I’m glad I’ve figured that out while he’s still here. I’m glad I get to express my gratitude. So many of my friends don’t have that opportunity. Or never did. Despite the distance, my dad’s impact on my life is remarkable. And the older I get the more I realize it. I think Flowers for My Father is Sadistik’s formal announcement of the same. Though he’s not fortunate enough to share it any longer with anyone but us.
Sadistik didn’t exactly come from nowhere. I’d heard his name around. Heard a track here and there. He’s worked with Emancipator and Kristoff Krane, Cage. But I hadn’t really ever stopped and given him a committed listen. And if anything he’s previously released is as polished, well-written, expertly delivered, and emotive as Flowers for My Father, I’ve been seriously sleeping on dude.

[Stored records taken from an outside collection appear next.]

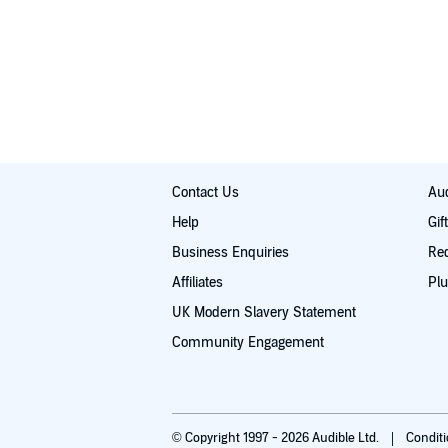
Contact Us
Aud
Help
Gif
Business Enquiries
Re
Affiliates
Plu
UK Modern Slavery Statement
Community Engagement
© Copyright 1997 - 2026 Audible Ltd.
Condit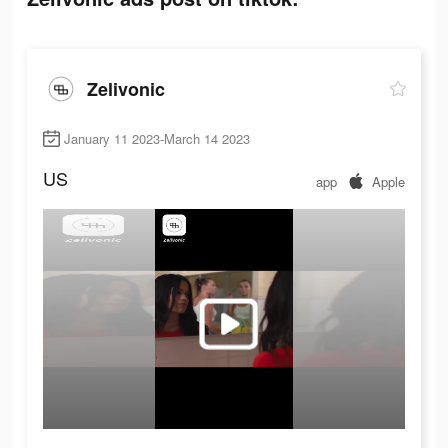
Zelivonic
January 11 2023-March 14 2023
US
app
Apple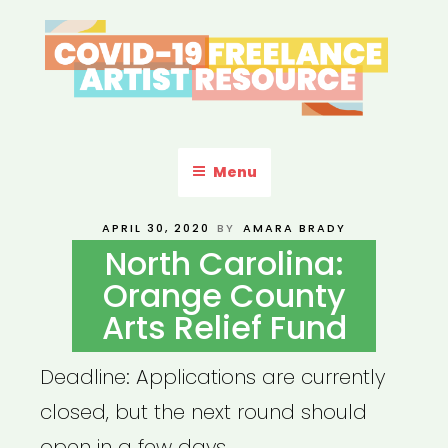
Skip
to
content
COVID-19 FREELANCE
Resources & Information for Freelance, Unaffiliated Artists in the
U.S.
ARTIST RESOURCE
Menu
POSTED
APRIL 30, 2020
BY
AMARA BRADY
ON
North Carolina:
Orange County
Arts Relief Fund
Deadline: Applications are currently
closed, but the next round should
open in a few days.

Flowers for My Father is a mature release. Not mature as in lifestyle, I’m pretty sure Sadistik is still about that rap life. And you all should know by now that has nothing to do with maturity. But mature in terms of content and musicality. The whole record has an unhurried pace that makes the listener give each song its due. I’ve listened to the album probably four times now, and I haven’t skipped a single song. In fact quite the contrary, unless I’m paying attention to the titles as they chance, the album kind of runs together. It displays a unity of sound that is hard to pull off without the use of a single producer and even then. There are timely and thoughtful samples, over strings and synths and interesting drum programming.
My family, after my grandmother’s funeral, all gathered at this really, really good restaurant. It was so strange eating such delicious food while feeling so, so sad. I’ll leave that description there.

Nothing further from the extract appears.